Spatial transcriptomics (measuring and mapping of DNA activity) combined with genomic data can help identify groups of cells within a tumor that share a common ancestor but have acquired additional mutations. How they are distributed spatially informs the understanding of tumor evolution. The new translational science data underpins City of Hope's precision medicine research, which applies innovation to create better outcomes with fewer side effects for more patients. City of Hope aspires to cure more cancer patients.
City of Hope researchers led a team that performed bulk RNA sequencing, tumor/normal DNA sequencing and spatial transcriptomics in a small sample of gliomas — tumors that develop in the brain or spinal cord. Through varied experiments and validation cohorts, they were able to identify common and distinct characteristics of the tumor microenvironment, developing an integrated analysis framework that can be leveraged by others.
"While our paper solely evaluated different types of brain cancers, the spatial transcriptomic principles and genome sequencing techniques we outlined will one day enable physicians to provide more personalized therapies for cancer patients," said Gabriel Zada, M.D., a neurosurgeon with Keck Medicine of USC, professor of neurological surgery and physiology and neuroscience at the Keck School of Medicine of USC, co-director of the USC Brain Tumor Center and co-corresponding study author. "Cancer and its treatment is not one-size-fits-all. Understanding the molecular activity of ecDNA near inheritable and non-inheritable cells provides deep insights into potential therapeutic targets and risk of cancer recurrence."

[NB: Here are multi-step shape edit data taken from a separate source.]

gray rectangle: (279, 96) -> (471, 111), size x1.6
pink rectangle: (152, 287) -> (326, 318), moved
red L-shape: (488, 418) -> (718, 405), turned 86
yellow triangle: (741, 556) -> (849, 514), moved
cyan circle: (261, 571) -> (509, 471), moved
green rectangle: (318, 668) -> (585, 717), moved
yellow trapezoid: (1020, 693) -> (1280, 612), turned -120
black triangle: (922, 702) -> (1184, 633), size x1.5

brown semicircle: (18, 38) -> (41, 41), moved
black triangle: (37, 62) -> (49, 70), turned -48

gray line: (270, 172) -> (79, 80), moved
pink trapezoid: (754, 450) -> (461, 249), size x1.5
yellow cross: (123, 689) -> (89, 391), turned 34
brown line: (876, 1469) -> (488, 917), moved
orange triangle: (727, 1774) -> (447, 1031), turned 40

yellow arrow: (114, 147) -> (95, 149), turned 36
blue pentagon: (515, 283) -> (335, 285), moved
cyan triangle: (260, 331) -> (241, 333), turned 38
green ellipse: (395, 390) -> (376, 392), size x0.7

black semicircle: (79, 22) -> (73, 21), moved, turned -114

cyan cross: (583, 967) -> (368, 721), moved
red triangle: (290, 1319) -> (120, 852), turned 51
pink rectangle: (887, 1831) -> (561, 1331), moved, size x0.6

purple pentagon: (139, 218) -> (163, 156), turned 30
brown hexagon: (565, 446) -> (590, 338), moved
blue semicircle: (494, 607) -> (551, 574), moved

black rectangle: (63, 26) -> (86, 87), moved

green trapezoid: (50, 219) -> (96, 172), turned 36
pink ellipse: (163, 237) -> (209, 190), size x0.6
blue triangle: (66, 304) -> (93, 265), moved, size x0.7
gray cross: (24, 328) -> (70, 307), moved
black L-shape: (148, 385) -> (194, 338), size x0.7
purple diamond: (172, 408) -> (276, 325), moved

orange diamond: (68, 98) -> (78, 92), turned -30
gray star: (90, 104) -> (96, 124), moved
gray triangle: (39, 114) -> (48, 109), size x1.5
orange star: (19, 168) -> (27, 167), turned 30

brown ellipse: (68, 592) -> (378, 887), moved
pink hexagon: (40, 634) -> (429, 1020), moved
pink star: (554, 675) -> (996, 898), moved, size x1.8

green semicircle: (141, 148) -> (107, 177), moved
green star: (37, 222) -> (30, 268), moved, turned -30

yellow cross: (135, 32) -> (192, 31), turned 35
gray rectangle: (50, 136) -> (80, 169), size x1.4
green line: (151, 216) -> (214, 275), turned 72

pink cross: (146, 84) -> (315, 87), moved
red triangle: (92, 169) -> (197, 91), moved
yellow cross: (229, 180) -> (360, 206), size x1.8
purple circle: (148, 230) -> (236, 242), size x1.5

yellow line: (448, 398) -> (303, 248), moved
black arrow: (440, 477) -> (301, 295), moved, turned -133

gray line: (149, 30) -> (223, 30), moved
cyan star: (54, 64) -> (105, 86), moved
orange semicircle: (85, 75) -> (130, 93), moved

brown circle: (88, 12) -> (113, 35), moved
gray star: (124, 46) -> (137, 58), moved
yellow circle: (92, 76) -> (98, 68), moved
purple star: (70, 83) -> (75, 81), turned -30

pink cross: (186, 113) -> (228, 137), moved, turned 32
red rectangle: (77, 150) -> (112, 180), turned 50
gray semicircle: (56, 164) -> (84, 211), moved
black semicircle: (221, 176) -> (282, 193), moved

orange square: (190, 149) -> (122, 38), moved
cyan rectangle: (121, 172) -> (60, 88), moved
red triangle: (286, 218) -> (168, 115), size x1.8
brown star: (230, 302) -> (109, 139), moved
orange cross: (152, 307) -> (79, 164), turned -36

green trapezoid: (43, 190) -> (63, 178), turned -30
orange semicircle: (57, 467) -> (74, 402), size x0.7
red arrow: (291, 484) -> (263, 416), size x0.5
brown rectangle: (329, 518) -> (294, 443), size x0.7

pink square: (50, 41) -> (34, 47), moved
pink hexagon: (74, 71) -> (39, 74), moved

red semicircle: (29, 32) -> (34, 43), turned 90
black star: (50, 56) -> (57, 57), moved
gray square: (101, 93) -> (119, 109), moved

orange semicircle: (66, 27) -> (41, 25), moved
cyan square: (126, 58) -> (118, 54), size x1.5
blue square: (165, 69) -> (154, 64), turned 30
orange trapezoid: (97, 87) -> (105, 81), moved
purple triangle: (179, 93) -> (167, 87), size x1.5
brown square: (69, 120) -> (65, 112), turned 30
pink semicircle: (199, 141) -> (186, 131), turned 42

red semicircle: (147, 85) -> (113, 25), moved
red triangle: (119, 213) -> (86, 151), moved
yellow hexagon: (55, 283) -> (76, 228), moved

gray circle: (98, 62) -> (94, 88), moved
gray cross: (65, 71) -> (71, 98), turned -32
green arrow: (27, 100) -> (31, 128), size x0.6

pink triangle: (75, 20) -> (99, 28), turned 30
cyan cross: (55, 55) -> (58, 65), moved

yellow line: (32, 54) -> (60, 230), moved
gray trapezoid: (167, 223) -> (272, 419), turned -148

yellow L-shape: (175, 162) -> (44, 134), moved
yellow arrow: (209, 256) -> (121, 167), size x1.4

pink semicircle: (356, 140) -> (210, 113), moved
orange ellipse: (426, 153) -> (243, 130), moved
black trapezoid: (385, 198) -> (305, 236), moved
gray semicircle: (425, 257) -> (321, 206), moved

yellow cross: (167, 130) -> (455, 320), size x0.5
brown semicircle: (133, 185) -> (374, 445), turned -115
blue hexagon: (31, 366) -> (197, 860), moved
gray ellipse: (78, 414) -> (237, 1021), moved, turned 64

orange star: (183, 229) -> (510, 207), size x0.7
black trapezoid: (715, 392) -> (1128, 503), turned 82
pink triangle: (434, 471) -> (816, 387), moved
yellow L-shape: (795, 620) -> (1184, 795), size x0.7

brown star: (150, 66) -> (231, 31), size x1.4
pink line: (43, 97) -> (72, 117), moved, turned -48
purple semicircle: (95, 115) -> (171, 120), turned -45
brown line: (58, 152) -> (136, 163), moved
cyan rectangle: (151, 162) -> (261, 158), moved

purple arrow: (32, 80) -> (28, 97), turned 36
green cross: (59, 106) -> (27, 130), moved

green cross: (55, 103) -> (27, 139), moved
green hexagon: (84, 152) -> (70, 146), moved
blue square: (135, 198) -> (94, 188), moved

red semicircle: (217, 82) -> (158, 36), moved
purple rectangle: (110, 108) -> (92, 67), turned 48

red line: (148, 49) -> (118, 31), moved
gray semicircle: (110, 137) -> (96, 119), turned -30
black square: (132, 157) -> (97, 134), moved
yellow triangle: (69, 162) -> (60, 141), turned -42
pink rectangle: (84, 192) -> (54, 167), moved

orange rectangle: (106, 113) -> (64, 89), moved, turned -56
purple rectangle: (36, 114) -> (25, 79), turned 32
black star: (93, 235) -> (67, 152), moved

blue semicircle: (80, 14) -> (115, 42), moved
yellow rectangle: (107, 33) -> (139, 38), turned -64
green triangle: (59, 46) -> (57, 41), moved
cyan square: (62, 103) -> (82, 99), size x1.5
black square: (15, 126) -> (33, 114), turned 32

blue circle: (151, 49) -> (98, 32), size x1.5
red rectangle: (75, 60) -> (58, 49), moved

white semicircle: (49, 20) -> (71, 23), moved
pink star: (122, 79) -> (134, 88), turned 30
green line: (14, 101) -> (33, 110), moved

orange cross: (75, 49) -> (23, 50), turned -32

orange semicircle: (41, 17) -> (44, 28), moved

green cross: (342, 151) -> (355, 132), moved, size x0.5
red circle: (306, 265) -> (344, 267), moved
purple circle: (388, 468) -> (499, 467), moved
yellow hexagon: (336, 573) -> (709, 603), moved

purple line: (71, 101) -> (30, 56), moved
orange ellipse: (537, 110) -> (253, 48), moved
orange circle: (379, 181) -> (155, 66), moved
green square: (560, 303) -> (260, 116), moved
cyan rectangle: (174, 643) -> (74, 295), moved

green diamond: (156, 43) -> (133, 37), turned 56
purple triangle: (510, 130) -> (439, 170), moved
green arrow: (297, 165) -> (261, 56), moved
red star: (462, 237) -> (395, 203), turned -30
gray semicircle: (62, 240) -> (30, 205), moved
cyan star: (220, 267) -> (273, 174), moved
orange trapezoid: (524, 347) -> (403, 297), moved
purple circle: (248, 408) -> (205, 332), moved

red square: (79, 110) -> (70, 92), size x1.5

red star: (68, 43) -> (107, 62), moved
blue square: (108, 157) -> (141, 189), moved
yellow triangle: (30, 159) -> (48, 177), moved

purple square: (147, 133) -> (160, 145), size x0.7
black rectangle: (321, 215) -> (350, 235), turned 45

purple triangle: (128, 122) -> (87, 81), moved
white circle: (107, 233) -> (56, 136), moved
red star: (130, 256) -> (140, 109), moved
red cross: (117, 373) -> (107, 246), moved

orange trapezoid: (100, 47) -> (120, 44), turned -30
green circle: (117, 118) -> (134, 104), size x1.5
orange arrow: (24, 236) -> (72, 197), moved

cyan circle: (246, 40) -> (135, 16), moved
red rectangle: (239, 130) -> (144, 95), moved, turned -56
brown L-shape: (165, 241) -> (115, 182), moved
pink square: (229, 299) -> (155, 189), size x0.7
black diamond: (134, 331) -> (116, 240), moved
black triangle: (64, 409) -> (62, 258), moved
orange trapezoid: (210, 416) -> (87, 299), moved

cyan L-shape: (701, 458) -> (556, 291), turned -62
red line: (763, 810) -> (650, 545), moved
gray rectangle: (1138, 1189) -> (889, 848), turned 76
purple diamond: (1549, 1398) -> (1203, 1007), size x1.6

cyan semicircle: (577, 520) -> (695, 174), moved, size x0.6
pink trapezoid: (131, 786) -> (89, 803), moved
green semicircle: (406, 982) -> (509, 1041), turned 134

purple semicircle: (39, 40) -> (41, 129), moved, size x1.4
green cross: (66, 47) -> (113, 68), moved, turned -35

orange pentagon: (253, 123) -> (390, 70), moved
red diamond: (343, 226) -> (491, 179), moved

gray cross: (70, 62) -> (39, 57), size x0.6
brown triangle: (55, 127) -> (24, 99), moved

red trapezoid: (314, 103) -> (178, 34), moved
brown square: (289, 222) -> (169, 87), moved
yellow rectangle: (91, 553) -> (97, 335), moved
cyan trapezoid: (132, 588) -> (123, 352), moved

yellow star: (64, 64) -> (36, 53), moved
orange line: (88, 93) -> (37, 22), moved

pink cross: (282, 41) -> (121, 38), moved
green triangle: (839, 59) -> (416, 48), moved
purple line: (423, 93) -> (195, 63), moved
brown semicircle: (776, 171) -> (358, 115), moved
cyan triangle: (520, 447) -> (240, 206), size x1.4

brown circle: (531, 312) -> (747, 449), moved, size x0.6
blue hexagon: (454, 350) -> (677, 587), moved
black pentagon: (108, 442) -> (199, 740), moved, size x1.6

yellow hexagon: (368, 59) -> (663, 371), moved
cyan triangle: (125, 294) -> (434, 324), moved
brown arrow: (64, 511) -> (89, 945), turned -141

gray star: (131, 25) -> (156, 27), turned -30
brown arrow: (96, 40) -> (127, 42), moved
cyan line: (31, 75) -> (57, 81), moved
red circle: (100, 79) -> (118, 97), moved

The researchers demonstrated that ecDNA drives rapid cancer cell (oncogene) proliferation outside of chromosomes, the thread-like structures inside the cell nucleus that houses DNA and RNA. EcDNA contributes to the development of gliomas, genetic instability and distinct tumor cell populations within a single tumor, making cancer more difficult to eliminate.
The dynamic nature of ecDNA may be what enables cancer cells to adapt and reprogram their genomes, driving tumor progression in response to changes in their microenvironment, including changes resulting from therapies.
"We have now demonstrated how cancer cells dynamically reprogram their own genome to control and respond to the tumor microenvironment. By uncovering these mechanisms, we are paving the way for more precise and effective treatments tailored to the unique biology of each patient," Dr. Craig said.